→ **Task objective**
Below are records; output exactly the lines from the one with "第2号様式）により通知します。" through their final line.

→ **Data for the task**
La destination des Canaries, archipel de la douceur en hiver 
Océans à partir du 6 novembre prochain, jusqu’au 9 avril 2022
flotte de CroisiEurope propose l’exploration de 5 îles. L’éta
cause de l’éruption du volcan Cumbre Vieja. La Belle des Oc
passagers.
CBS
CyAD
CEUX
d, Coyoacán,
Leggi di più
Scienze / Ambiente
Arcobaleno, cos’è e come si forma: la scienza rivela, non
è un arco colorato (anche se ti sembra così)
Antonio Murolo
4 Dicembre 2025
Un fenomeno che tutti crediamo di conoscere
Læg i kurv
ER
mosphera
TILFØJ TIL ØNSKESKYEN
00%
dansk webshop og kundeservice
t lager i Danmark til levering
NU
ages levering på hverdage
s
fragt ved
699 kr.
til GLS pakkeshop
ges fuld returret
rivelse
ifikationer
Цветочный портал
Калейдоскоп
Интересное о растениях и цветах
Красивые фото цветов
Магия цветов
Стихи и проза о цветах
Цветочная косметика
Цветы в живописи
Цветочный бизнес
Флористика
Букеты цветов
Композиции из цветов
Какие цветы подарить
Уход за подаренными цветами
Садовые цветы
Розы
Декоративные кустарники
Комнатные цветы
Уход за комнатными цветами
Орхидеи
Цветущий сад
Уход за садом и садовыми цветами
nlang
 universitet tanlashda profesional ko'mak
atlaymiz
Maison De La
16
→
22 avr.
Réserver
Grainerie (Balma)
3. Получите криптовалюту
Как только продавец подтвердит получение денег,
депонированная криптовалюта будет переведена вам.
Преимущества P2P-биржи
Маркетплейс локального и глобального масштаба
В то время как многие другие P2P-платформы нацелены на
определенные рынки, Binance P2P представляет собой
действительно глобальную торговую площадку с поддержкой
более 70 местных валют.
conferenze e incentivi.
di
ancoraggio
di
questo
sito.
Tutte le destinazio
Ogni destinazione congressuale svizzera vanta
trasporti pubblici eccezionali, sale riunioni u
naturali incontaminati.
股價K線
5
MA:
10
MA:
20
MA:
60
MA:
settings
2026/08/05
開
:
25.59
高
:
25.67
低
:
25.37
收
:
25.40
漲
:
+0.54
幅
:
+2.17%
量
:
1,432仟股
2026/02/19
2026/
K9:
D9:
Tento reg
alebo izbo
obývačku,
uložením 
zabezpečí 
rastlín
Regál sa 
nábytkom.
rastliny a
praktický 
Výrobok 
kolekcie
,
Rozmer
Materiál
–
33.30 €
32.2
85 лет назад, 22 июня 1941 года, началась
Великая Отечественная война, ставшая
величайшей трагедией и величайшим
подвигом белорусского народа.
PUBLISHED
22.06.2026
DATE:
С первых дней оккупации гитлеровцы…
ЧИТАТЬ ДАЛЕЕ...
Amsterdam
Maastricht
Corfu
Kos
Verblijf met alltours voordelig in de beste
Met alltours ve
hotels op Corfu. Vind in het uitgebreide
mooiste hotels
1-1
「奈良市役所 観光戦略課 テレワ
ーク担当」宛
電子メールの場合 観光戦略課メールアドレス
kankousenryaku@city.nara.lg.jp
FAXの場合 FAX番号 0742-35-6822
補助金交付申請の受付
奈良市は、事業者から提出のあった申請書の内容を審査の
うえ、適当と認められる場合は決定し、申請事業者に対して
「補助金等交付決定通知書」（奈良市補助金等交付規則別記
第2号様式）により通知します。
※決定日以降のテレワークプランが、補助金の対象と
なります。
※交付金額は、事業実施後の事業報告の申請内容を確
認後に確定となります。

→ **Response to the exercise**
第2号様式）により通知します。
※決定日以降のテレワークプランが、補助金の対象と
なります。
※交付金額は、事業実施後の事業報告の申請内容を確
認後に確定となります。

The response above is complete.